- Opening Delimiter -

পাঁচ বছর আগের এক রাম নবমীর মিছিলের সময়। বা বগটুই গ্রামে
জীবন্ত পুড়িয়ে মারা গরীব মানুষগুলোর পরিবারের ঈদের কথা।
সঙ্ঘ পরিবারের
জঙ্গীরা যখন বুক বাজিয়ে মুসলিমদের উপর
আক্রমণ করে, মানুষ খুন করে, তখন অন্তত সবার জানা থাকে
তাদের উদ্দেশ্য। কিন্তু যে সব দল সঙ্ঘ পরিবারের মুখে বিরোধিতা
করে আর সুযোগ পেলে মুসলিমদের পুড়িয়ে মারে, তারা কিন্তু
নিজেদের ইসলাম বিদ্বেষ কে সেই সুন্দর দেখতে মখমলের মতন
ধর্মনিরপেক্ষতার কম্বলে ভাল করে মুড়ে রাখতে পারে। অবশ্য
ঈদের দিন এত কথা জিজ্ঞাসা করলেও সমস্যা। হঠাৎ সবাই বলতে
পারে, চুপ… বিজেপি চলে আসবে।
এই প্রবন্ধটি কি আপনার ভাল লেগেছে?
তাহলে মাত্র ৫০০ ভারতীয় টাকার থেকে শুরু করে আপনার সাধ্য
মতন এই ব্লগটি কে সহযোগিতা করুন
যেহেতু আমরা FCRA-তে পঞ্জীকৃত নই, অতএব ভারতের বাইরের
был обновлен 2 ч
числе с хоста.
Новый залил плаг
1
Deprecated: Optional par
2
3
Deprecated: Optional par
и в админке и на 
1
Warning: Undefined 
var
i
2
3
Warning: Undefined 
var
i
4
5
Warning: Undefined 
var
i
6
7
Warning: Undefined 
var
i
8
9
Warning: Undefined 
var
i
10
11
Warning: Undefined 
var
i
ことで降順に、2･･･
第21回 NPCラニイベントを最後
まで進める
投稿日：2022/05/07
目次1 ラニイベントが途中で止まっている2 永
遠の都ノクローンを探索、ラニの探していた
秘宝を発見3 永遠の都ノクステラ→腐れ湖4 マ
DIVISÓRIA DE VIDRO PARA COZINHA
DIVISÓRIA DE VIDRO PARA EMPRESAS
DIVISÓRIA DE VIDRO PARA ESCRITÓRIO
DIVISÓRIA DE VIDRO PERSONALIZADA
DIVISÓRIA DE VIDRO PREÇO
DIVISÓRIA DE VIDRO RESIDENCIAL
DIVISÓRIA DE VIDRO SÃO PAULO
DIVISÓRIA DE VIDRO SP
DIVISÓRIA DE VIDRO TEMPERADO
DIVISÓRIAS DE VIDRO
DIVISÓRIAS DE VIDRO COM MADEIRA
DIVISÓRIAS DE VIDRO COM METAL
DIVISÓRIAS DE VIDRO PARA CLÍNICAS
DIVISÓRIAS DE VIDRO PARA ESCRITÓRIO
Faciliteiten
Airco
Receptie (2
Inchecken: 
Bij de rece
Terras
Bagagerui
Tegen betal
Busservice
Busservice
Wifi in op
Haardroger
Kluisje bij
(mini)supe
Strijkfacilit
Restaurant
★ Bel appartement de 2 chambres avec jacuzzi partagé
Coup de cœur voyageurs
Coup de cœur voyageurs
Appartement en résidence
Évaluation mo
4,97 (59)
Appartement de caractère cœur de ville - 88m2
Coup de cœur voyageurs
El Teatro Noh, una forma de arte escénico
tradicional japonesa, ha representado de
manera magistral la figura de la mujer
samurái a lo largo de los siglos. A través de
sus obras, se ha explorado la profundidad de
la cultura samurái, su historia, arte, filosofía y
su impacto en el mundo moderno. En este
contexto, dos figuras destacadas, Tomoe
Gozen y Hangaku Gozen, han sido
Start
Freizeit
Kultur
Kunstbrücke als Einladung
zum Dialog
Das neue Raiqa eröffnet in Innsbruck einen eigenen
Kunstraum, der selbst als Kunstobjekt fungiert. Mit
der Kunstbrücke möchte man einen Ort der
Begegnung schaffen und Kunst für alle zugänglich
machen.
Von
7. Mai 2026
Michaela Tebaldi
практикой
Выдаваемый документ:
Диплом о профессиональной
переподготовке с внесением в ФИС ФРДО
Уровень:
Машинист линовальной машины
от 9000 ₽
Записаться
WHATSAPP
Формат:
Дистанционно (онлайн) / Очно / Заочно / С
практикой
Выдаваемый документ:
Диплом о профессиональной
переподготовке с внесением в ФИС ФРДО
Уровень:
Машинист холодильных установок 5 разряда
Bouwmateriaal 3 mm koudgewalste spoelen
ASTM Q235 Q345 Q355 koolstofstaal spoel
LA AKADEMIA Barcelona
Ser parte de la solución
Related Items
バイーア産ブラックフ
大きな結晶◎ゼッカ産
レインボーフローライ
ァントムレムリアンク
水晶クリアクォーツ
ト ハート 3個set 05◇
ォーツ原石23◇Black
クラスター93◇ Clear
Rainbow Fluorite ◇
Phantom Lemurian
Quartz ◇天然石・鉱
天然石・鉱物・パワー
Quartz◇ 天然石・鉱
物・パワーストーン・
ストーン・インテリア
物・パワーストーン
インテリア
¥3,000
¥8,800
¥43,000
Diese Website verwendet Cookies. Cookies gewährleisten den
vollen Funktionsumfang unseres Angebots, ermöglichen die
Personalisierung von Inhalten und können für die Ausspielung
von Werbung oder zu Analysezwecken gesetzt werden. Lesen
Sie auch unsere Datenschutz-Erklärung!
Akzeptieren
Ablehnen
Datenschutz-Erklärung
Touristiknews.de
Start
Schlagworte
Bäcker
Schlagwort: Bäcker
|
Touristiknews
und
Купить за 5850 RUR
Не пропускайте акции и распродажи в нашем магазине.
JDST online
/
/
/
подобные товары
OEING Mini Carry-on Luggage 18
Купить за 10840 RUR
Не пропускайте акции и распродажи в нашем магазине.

- Closing Delimiter -

How many lines of the listing above include the word "Datenschutz"? State the number and nothing else.

2